Case name: – Smt. Sitabai and Anr. Vs Ramchandra

Citation: – AIR 1970 SC 343

Date of judgement: – 20 August, 1969

Bench: – J.C Shah (Acting C.J.) and V. Ramaswami and A.N. Grover, JJ

Plaintiff: – Smt. Sitabai

Defendant: – Ramchandra

Case references: – Gowli Buddanna v. Commissioner of Income-tax, Mysore 60 I.T.R. 293 (S.C.)

 

Facts:-

  1. Plaintiff 1 is the widow of deceased Bhagirath, who was brother of Dhulichand. After Bhagirath died, the plaintiff Sitabai was living with Dhulichand as a result of which connection, an illegitimate child defendant Ramchandra was born in 1935. Dhulichand died on March 13, 1958. 
  2. Plaintiff 1 adopted plaintiff 2, Suresh Chandra and an adoption deed was executed on March 4, 1958. After the death of Dhulichand, Ramchandra took possession of the joint family properties.
  3. The plaintiffs therefore brought the present case for removal of the defendant, the illegitimate son of Dhulichand from the disputed properties. The defendant contested on the ground that Dhulichand had in his lifetime surrendered the properties entirely to him.
  4. The trial court decided all the issues and stated that Dhulichand was valid so far as half of his share in the properties was concerned and, therefore, defendant was entitled to claim half the share of the properties in dispute. 
  5. The defendant appealed in High court, which states that on the date of adoption Dhulichand was the sole coparcener and there was nobody else to take a share of his property and plaintiff 2 had no concern with the coparcenary property in the hands of Dhulichand. Plaintiffs appealed for the same in Supreme Court.

Issue involved:- 

Whether the son adopted by the widow becomes the son of the deceased husband and coparcener of a joint family?

Rationale:- 

The apex court took reference of Clause (VI) of Section 11 and Section 12 of Hindu Adoptions and Maintenance Act, 1956 which states:

“The child to be adopted must be actually given and taken in adoption by the parents or guardian concerned or under their authority with intent to transfer the child from the family of its birth to the family of its adoption.

Section 12:-

An adopted child shall be deemed to be the child of his or her adoptive father or mother for all purposes with effect from the date of the adoption and from such date all the ties of the child in the family of his or her birth shall be deemed to be replaced by those created by the adoption in the adoptive family; 

Provided that, the adopted child shall not divest any person of any estate which vested in him or her before the adoption.”

Obiter dicta:-

“Section 5(1) of Hindu Adoptions and Maintenance Act, 1956 states:

(1) No adoption shall be made after the commencement of this Act by or to a Hindu except in accordance with the provisions contained in this chapter.

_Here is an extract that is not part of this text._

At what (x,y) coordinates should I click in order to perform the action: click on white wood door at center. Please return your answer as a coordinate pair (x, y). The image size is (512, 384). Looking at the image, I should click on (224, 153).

Section 6 deals with the requisites of a valid adoption and provides:

No adoption shall be valid unless-

(i) The person adopting has the capacity, and also the right, to take in adoption.

(ii) The person giving in adoption has the capacity to do so;

(iii) The person adopted is capable of being taken in adoption; and

(iv)The adoption is made in compliance with the other conditions mentioned in this Chapter.

Sections 7 and 8 relate to the capacity of a male Hindu and a female Hindu to take in adoption.

Under Section 7 any male Hindu who is of sound mind and is not a minor has the capacity to take a son or a daughter in adoption. 

If he is married, requires the consent of his wife in connection with the adoption. 

A person having more than one wife is required to have the consent of all his wives. 

Under Section 8 any female Hindu, who is of sound mind and not a minor is stated to have capacity to take a son or a daughter in adoption. The language of this section shows that all females except a wife have capacity to adopt a son or a daughter. 

Thus, an unmarried female or a divorcee or a widow has the legal capacity to take a son or a daughter in adoption. “

Judgement:-

The Supreme Court set aside the decree passed by the High Court and further allowed the decree of trial court granting the half share of the joint family properties.

Conclusion:-

The present case states the dispute regarding the Joint Hindu Family property between the son born in the family and an adoptive son. The dispute arose between the two regarding who will get the family properties. 

Plaintiff 2 is the adopted son and the widow filed a suit referring Section 11 and 12 of the Hindu Adoption and Maintenance Act, 1956 whereas the defendant contested that he should be entitled to get all the property in regard of the will which Dhulichand created to be executed after his death. The trial court states that defendant was entitled to claim half the share of properties in dispute. 

Further, the defendant made an appeal where the High court ruled in his favour and dismissed the suit entirely. After this, the plaintiffs appealed before Supreme Court where the order made by the High Court was set aside and retained the decree passed by the trial Judge.